▶ **Work instruction**: Spot each line in the data below containing "пожаротушения" and copy it.

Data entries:
————————

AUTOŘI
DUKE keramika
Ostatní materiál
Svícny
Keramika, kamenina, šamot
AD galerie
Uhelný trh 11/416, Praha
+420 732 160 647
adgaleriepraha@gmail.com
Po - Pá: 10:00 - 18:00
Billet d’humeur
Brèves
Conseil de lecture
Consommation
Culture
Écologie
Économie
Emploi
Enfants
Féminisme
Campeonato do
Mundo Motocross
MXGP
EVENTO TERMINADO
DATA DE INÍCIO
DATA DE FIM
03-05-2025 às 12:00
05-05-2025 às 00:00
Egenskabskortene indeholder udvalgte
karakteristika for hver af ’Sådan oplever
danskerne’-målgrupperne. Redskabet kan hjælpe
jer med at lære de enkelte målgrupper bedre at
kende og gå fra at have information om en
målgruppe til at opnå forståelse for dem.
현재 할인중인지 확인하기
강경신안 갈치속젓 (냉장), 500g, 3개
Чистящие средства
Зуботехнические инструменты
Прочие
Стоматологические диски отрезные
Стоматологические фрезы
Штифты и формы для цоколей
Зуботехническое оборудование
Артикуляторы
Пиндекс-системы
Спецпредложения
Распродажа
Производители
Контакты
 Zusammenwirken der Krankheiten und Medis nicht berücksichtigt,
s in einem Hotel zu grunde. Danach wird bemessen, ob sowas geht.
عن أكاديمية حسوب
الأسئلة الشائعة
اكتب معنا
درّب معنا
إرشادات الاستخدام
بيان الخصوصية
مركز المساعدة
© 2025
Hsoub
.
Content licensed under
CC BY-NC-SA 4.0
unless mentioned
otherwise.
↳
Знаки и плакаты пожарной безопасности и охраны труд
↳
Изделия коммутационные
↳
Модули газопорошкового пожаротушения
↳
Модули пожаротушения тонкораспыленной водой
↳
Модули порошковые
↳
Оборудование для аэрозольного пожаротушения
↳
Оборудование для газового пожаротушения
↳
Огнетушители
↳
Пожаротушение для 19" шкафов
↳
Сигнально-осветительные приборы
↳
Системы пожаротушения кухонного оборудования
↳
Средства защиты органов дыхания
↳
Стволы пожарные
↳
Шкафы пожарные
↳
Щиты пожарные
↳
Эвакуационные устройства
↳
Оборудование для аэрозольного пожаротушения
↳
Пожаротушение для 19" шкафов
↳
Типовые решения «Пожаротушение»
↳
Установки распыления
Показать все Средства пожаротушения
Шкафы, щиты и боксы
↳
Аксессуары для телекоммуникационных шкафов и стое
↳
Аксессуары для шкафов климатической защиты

————————

▶ **Result of the exercise**:
Модули газопорошкового пожаротушения
Модули пожаротушения тонкораспыленной водой
Оборудование для аэрозольного пожаротушения
Оборудование для газового пожаротушения
Системы пожаротушения кухонного оборудования
Оборудование для аэрозольного пожаротушения
Показать все Средства пожаротушения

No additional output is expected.